On the first occasion, the military police member left a business card with a notation to the complainant to give him a call.
Later that evening the MP member returned to the complainant’s residence, but left without seeing or speaking to him. According to the complainant, during the second visit from the MP, the complainant observed someone looking into his window with a flashlight.
Following the second incident, the complainant contacted the local civilian police, but when the complainant reported observing an MP patrol car in his driveway, he was advised to contact the local MP detachment. The complainant did so and was advised that the subject MP was on patrol duty at that time. The complainant then emailed the subject MP to ask what he wanted. The MP replied that he just wanted to see how the complainant was doing as they were once close friends. Due to the lack of contact between the complainant and the subject member in recent years, the complainant was suspicious about his former friend’s visit and motivation for doing so. The complainant speculated that his former unit may have been trying to find evidence of misconduct in order to adversely affect his grounds for release from the military.
In his August 30, 2011 complaint, the complainant alleged on the part of the subject MP:
- misuse of DND vehicle;
- improper use of MP status;
- intimidation; and
- improper search.
After conducting its examination of the complaint, which involved speaking with the complainant and the subject MP’s superior, the Deputy Commander CF MP Group concluded that the subject member was acting in the capacity of a friend or former friend and, as such, was not performing a
“policing duty or function” at the time of the incident.
The complainant requested a review of his complaint.
Following the review of all materials received from the Deputy Commander, and conducting five witness interviews, the Commission was satisfied that the subject member’s purpose in visiting the complainant’s residence was indeed personal in nature.
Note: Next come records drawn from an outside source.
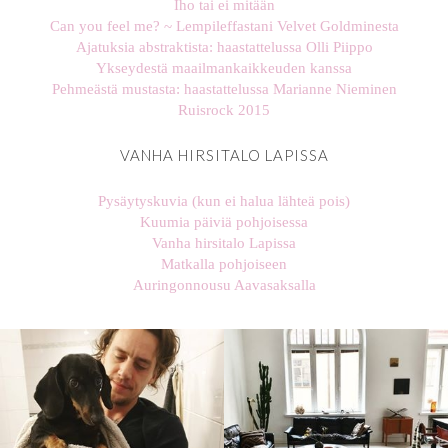
Iho tai ei mitään
Can you feel me? ~ Lempileffastani Velvet Goldminesta
Ajatuksia abstraktista: haastattelussa Olli Piippo
Ykseydestä maailmankaikkeuden kanssa
Pehmeästä mustasta: haastattelussa Marianne Nieminen
Ruisrock 2015
VANHA HIRSITALO LAPISSA
Pysäytyskuvia (kun ei halua lähteä pois)
Kuumia päiviä pohjoisessa
Vanha hirsitalo Lapissa
Matkalla pohjoiseen
Auringonnousu Aavasaksalla
stellaharasek
stellaharasek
While engaging in an activity while on duty, in uniform, and while using an MP vehicle, can indicate an official, versus personal, nature to the activity, these elements are not in themselves decisive in determining the proper characterization of MP activity as official or private for the purposes of an NDA Part IV complaint.
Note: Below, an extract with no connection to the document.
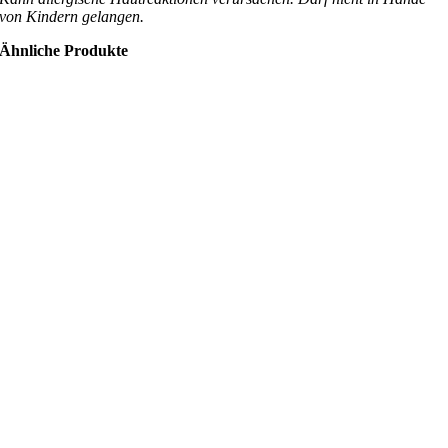
von Kindern gelangen.
Ähnliche Produkte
In the Commission’s view, private conduct of the nature at issue in this case falls outside of the scope of
“policing duties or functions” within the meaning of NDA subsection 250.18(1), which governs the making of MP conduct complaints. The fact that the subject member sought to conduct private business while on duty is a performance management or disciplinary issue for his chain of command, and not an issue which attracts the oversight mandate of this Commission.
As the Commission has determined that the conduct that is the subject of this complaint did not constitute
“policing duty or function” within the meaning of NDA subsection 250.28(1), the Commission made no findings or recommendations regarding the conduct of the subject member.